Reader conveys disappointment

To the Editor:

As a military veteran who swore an oath to defend the U.S. Constitution, (long before many of you were even in high school), few things are nearer and dearer to my heart than the freedom of the press. I must also remark that it took considerable gusto and courage for your editorial board to exercise its opinion last week by endorsing Donald Trump for President.
However, your freedom comes with a set of responsibilities. Your duties and obligations as members of the 4th estate extend beyond merely exercising free speech as a virtue in itself. You need to responsibly practice your trade, and I cannot bring myself to congratulate or laud the editorial board simply on the merit of having a terrible opinion and the subsequent gall to put it into print.
I’ve been busily buried in the throes of my own election-season journalism woes lately, so I hadn’t had time to read the piece until Monday evening when a former Eagle columnist tagged me in the link on Facebook. I was taken aghast when I was asked to explain it, and I still can’t defend it. I cannot condone your reckless, repugnant, negligent editorial decisions. Patting you on the back for your collective bad judgement would demonstrate an inability to think critically on my part.
I won’t stoop to your editorial board’s level.
I once advised some of you that if people are pissed off about what you write, you are doing something right. But it’s now clearly necessary that I caveat my statement—it’s not just about pissing off your readers, but more-so about pissing them off for the right reasons. In that task you, have failed the public you are supposed to be informing. Here’s why.
A common tactic endorsed by scoundrels and despots around the world (and on your own campus) has been to try and silence the press when we print unfavorable or unflattering things. It comes as no surprise that people who seek power directly benefit from the public not knowing what is going on.
Donald Trump is no different.
Trump has a lengthy record of filing strategic lawsuits against public participation (SLAPP) in an attempt to punish and silence his critics—an alarming trend which a committee of media lawyers at the American Bar Association chose to study further. According to The New York Times, the report concluded that Trump is a “libel bully” who files many meritless suits attacking opponents, none of which have ever won in court.
However, the A.B.A. public relations and marketing department ironically feared Trump would sue them, threatened to kill the phrase “libel bully” and refused to publish the report unless it was edited to soften the “harsh language.” The A.B.A., in part thanks to the push back it received after The Times’ reporting, finally grew a backbone and published the report as written.
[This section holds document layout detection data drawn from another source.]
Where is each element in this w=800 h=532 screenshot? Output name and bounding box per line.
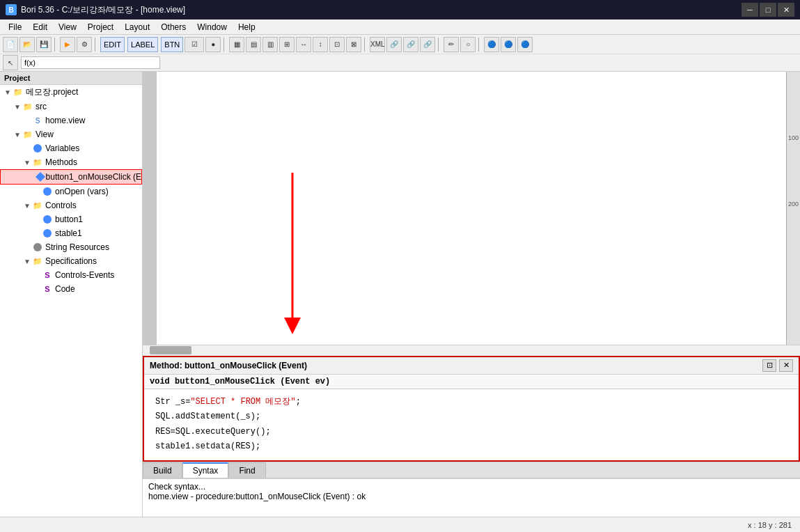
- toolbar-btn16[interactable]: 🔵: [501, 37, 516, 52]
- tree-node-view[interactable]: ▼ 📁 View: [0, 127, 142, 141]
- toolbar-btn15[interactable]: 🔵: [484, 37, 499, 52]
- check-button[interactable]: ☑: [185, 37, 204, 52]
- edit-button[interactable]: EDIT: [100, 37, 125, 52]
- h-scrollbar[interactable]: [143, 345, 800, 356]
- ruler-mark-100: 100: [788, 134, 799, 141]
- toolbar-btn14[interactable]: ○: [460, 37, 476, 52]
- run-button[interactable]: ▶: [60, 37, 75, 52]
- separator5: [438, 38, 441, 52]
- tree-node-variables[interactable]: Variables: [0, 141, 142, 155]
- expand-icon-code: [32, 285, 42, 293]
- new-button[interactable]: 📄: [3, 37, 18, 52]
- tree-label-code: Code: [55, 284, 75, 294]
- menu-help[interactable]: Help: [233, 19, 261, 34]
- menu-others[interactable]: Others: [155, 19, 191, 34]
- menu-project[interactable]: Project: [82, 19, 119, 34]
- design-area: 100 200: [143, 72, 800, 345]
- toolbar-btn10[interactable]: 🔗: [386, 37, 402, 52]
- controls-events-icon: S: [42, 269, 53, 281]
- code-line-4: stable1.setdata(RES);: [155, 439, 787, 455]
- separator: [54, 38, 57, 52]
- circle-button[interactable]: ●: [205, 37, 221, 52]
- tree-label-project: 메모장.project: [26, 86, 78, 98]
- pointer-button[interactable]: ↖: [3, 55, 18, 70]
- tree-node-stable1[interactable]: stable1: [0, 226, 142, 240]
- toolbar-main: 📄 📂 💾 ▶ ⚙ EDIT LABEL BTN ☑ ● ▦ ▤ ▥ ⊞ ↔ ↕…: [0, 35, 800, 54]
- expand-icon-stringres: [22, 244, 32, 251]
- close-button[interactable]: ✕: [778, 3, 794, 17]
- tree-node-methods[interactable]: ▼ 📁 Methods: [0, 155, 142, 169]
- tree-node-controls-events[interactable]: S Controls-Events: [0, 268, 142, 282]
- h-scroll-thumb[interactable]: [150, 346, 191, 354]
- specs-folder-icon: 📁: [32, 256, 43, 267]
- tree-node-onopen[interactable]: onOpen (vars): [0, 185, 142, 198]
- toolbar-btn2[interactable]: ▤: [246, 37, 261, 52]
- tree-node-method-click[interactable]: button1_onMouseClick (E: [0, 169, 142, 185]
- tree-label-homeview: home.view: [45, 116, 85, 125]
- tree-label-specs: Specifications: [45, 256, 97, 266]
- menu-bar: File Edit View Project Layout Others Win…: [0, 19, 800, 35]
- toolbar-btn13[interactable]: ✏: [444, 37, 459, 52]
- tab-build[interactable]: Build: [143, 462, 182, 478]
- tree-label-onopen: onOpen (vars): [55, 187, 109, 196]
- menu-view[interactable]: View: [53, 19, 82, 34]
- tree-node-controls[interactable]: ▼ 📁 Controls: [0, 198, 142, 212]
- toolbar-btn9[interactable]: XML: [370, 37, 385, 52]
- toolbar-btn6[interactable]: ↕: [313, 37, 328, 52]
- method-close-button[interactable]: ✕: [779, 359, 793, 372]
- button1-icon: [42, 214, 53, 225]
- tree-node-specs[interactable]: ▼ 📁 Specifications: [0, 254, 142, 268]
- btn-button[interactable]: BTN: [161, 37, 183, 52]
- code-line-2: SQL.addStatement(_s);: [155, 409, 787, 425]
- method-header-text: Method: button1_onMouseClick (Event): [150, 361, 307, 370]
- tree-node-code[interactable]: S Code: [0, 282, 142, 296]
- tree-node-homeview[interactable]: S home.view: [0, 114, 142, 127]
- build-button[interactable]: ⚙: [77, 37, 92, 52]
- toolbar-btn4[interactable]: ⊞: [279, 37, 295, 52]
- maximize-button[interactable]: □: [760, 3, 776, 17]
- output-line-2: home.view - procedure:button1_onMouseCli…: [148, 492, 794, 501]
- output-line-1: Check syntax...: [148, 482, 794, 492]
- src-folder-icon: 📁: [22, 101, 33, 112]
- save-button[interactable]: 💾: [36, 37, 52, 52]
- tree-node-button1[interactable]: button1: [0, 212, 142, 226]
- code-stable: stable1.setdata(RES);: [155, 441, 260, 451]
- tree-node-stringres[interactable]: String Resources: [0, 240, 142, 254]
- toolbar-btn8[interactable]: ⊠: [346, 37, 361, 52]
- panel-header: Project: [0, 72, 142, 85]
- toolbar-btn12[interactable]: 🔗: [420, 37, 435, 52]
- tree-label-view: View: [36, 130, 54, 139]
- label-button[interactable]: LABEL: [127, 37, 158, 52]
- method-restore-button[interactable]: ⊡: [762, 359, 776, 372]
- ruler-mark-200: 200: [788, 201, 799, 208]
- code-sql-exec: RES=SQL.executeQuery();: [155, 427, 271, 437]
- menu-edit[interactable]: Edit: [27, 19, 53, 34]
- tab-syntax[interactable]: Syntax: [182, 462, 229, 478]
- toolbar-btn17[interactable]: 🔵: [517, 37, 533, 52]
- open-button[interactable]: 📂: [19, 37, 35, 52]
- separator2: [95, 38, 97, 52]
- method-subheader: void button1_onMouseClick (Event ev): [144, 375, 799, 389]
- expand-icon-button1: [32, 216, 42, 224]
- tab-find[interactable]: Find: [228, 462, 265, 478]
- method-header-controls: ⊡ ✕: [762, 359, 793, 372]
- code-icon: S: [42, 283, 53, 295]
- tree-node-project[interactable]: ▼ 📁 메모장.project: [0, 85, 142, 100]
- center-area: 100 200 Method: button1_o: [143, 72, 800, 517]
- toolbar-btn11[interactable]: 🔗: [403, 37, 418, 52]
- menu-window[interactable]: Window: [191, 19, 233, 34]
- formula-input[interactable]: [21, 56, 160, 69]
- title-bar-left: B Bori 5.36 - C:/보리강좌/메모장 - [home.view]: [6, 4, 185, 16]
- project-folder-icon: 📁: [13, 87, 24, 98]
- toolbar-btn1[interactable]: ▦: [229, 37, 244, 52]
- toolbar-btn7[interactable]: ⊡: [329, 37, 345, 52]
- tree-label-button1: button1: [55, 214, 83, 224]
- menu-file[interactable]: File: [3, 19, 27, 34]
- tree-node-src[interactable]: ▼ 📁 src: [0, 100, 142, 114]
- separator6: [478, 38, 481, 52]
- minimize-button[interactable]: ─: [742, 3, 758, 17]
- menu-layout[interactable]: Layout: [119, 19, 155, 34]
- toolbar-btn5[interactable]: ↔: [296, 37, 311, 52]
- tree-label-method-click: button1_onMouseClick (E: [46, 172, 141, 182]
- toolbar-btn3[interactable]: ▥: [262, 37, 278, 52]
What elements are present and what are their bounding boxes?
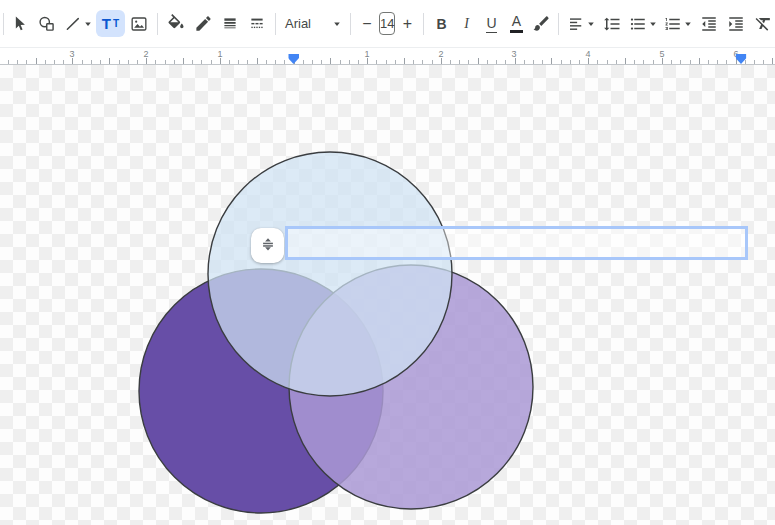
ruler-tick xyxy=(579,60,580,64)
ruler-tick xyxy=(468,60,469,64)
font-family-value: Arial xyxy=(285,16,311,31)
ruler-tick xyxy=(192,60,193,64)
ruler-tick xyxy=(671,60,672,64)
ruler-tick xyxy=(330,58,331,64)
vertical-adjust-icon xyxy=(260,236,276,256)
text-color-button[interactable]: A xyxy=(504,6,528,42)
ruler-tick xyxy=(312,60,313,64)
ruler-tick xyxy=(321,60,322,64)
indent-icon xyxy=(727,15,745,33)
fill-color-button[interactable] xyxy=(163,6,189,42)
font-size-input[interactable]: 14 xyxy=(379,12,395,35)
select-tool-button[interactable] xyxy=(7,6,33,42)
line-icon xyxy=(64,15,82,33)
ruler-tick xyxy=(533,60,534,64)
font-family-select[interactable]: Arial xyxy=(281,6,345,42)
ruler-tick xyxy=(561,60,562,64)
ruler-number: 2 xyxy=(143,49,148,59)
toolbar-divider xyxy=(157,13,158,35)
ruler-tick xyxy=(201,60,202,64)
numbered-list-button[interactable] xyxy=(661,6,695,42)
ruler-tick xyxy=(174,60,175,64)
ruler-tick xyxy=(524,60,525,64)
chevron-down-icon xyxy=(333,20,341,28)
border-color-button[interactable] xyxy=(190,6,216,42)
ruler-tick xyxy=(551,58,552,64)
shape-tool-button[interactable] xyxy=(34,6,60,42)
ruler-tick xyxy=(717,60,718,64)
ruler-tick xyxy=(422,60,423,64)
increase-font-size-button[interactable]: + xyxy=(396,6,418,42)
drawing-canvas[interactable] xyxy=(0,65,775,525)
ruler-tick xyxy=(284,60,285,64)
ruler: 321123456 xyxy=(0,48,775,65)
ruler-tick xyxy=(266,60,267,64)
clear-format-icon xyxy=(754,14,773,33)
ruler-tick xyxy=(478,58,479,64)
shape-icon xyxy=(37,14,57,34)
ruler-tick xyxy=(386,60,387,64)
ruler-tick xyxy=(238,60,239,64)
line-tool-button[interactable] xyxy=(61,6,95,42)
bold-button[interactable]: B xyxy=(429,6,453,42)
ruler-number: 3 xyxy=(511,49,516,59)
line-spacing-button[interactable] xyxy=(599,6,625,42)
ruler-tick xyxy=(349,60,350,64)
decrease-font-size-button[interactable]: − xyxy=(356,6,378,42)
underline-button[interactable]: U xyxy=(479,6,503,42)
ruler-tick xyxy=(26,60,27,64)
drawing-text-box[interactable] xyxy=(285,226,748,260)
ruler-tick xyxy=(119,60,120,64)
ruler-tick xyxy=(690,60,691,64)
toolbar-divider xyxy=(3,13,4,35)
ruler-tick xyxy=(128,60,129,64)
ruler-tick xyxy=(432,60,433,64)
increase-indent-button[interactable] xyxy=(723,6,749,42)
ruler-tick xyxy=(404,58,405,64)
image-icon xyxy=(129,14,149,34)
indent-marker-left[interactable] xyxy=(288,54,299,64)
text-box-drag-handle[interactable] xyxy=(251,228,284,263)
ruler-tick xyxy=(680,60,681,64)
ruler-tick xyxy=(496,60,497,64)
text-box-tool-button[interactable]: Tt xyxy=(96,10,125,37)
text-icon: T xyxy=(102,16,111,31)
decrease-indent-button[interactable] xyxy=(696,6,722,42)
bulleted-list-button[interactable] xyxy=(626,6,660,42)
ruler-tick xyxy=(211,60,212,64)
line-spacing-icon xyxy=(603,15,621,33)
toolbar-divider xyxy=(558,13,559,35)
ruler-tick xyxy=(772,58,773,64)
ruler-tick xyxy=(155,60,156,64)
ruler-tick xyxy=(643,60,644,64)
pencil-icon xyxy=(194,14,213,33)
ruler-tick xyxy=(137,60,138,64)
toolbar-divider xyxy=(350,13,351,35)
ruler-tick xyxy=(607,60,608,64)
ruler-tick xyxy=(247,60,248,64)
outdent-icon xyxy=(700,15,718,33)
align-button[interactable] xyxy=(564,6,598,42)
drawing-shapes xyxy=(0,65,775,525)
chevron-down-icon xyxy=(84,20,92,28)
venn-circle-light-blue[interactable] xyxy=(208,152,452,396)
highlight-color-button[interactable] xyxy=(529,6,553,42)
toolbar: Tt xyxy=(0,0,775,48)
ruler-number: 1 xyxy=(364,49,369,59)
italic-button[interactable]: I xyxy=(454,6,478,42)
ruler-number: 4 xyxy=(585,49,590,59)
ruler-tick xyxy=(45,60,46,64)
clear-formatting-button[interactable] xyxy=(750,6,775,42)
border-dash-button[interactable] xyxy=(244,6,270,42)
ruler-tick xyxy=(54,60,55,64)
ruler-tick xyxy=(754,60,755,64)
image-tool-button[interactable] xyxy=(126,6,152,42)
ruler-tick xyxy=(653,60,654,64)
chevron-down-icon xyxy=(587,20,595,28)
ruler-tick xyxy=(340,60,341,64)
ruler-tick xyxy=(165,60,166,64)
ruler-tick xyxy=(726,60,727,64)
ruler-tick xyxy=(257,58,258,64)
border-weight-button[interactable] xyxy=(217,6,243,42)
ruler-tick xyxy=(459,60,460,64)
That said, I am a card-carrying Republican, and I am not arguing that you should have endorsed Hillary Clinton. I don’t think newspapers should endorse candidates at all, because as H.L. Mencken famously said, “The only way a reporter should look at a politician is down.”
I could not bring myself to reconcile my own partisanship this election due to the chilling effect Trump has created by using his significant wealth and legal resources to subject journalists to needless litigation, the end result of which is a thinly veiled attempt at intimidating the press and swaying coverage in his favor. If anything, it clearly demonstrates how Trump is an enemy to not only the First Amendment, but also the core values our profession holds. He rallies himself and his treasure against the fundamental liberties newspapers practice, which makes him a considerable foe to our democracy.
True courage is taking a stand against such tactics, and continuing to print in spite of the threats. The press is a vital organ in our society, and our ethical obligations as journalists are to push back against the fascist demagogues and their dangerous encroachments into our freedom to print. But above all, our duty is to keep the public informed so that they can make their own decisions, rather than saddling up to would-be dictators who only benefit from our readers staying in the dark.
That is why I find it simply unfathomable—how a villain of the free press such as Trump—could win an endorsement from the same editorial board that I was once honored to be a part of.
Alas, I say with great sadness that a pair of clown shoes could have probably made a more sound editorial decision. I hope you all feel proud of yourselves for getting one under, because I am nothing short of ashamed to know that my name once appeared alongside yours on the masthead.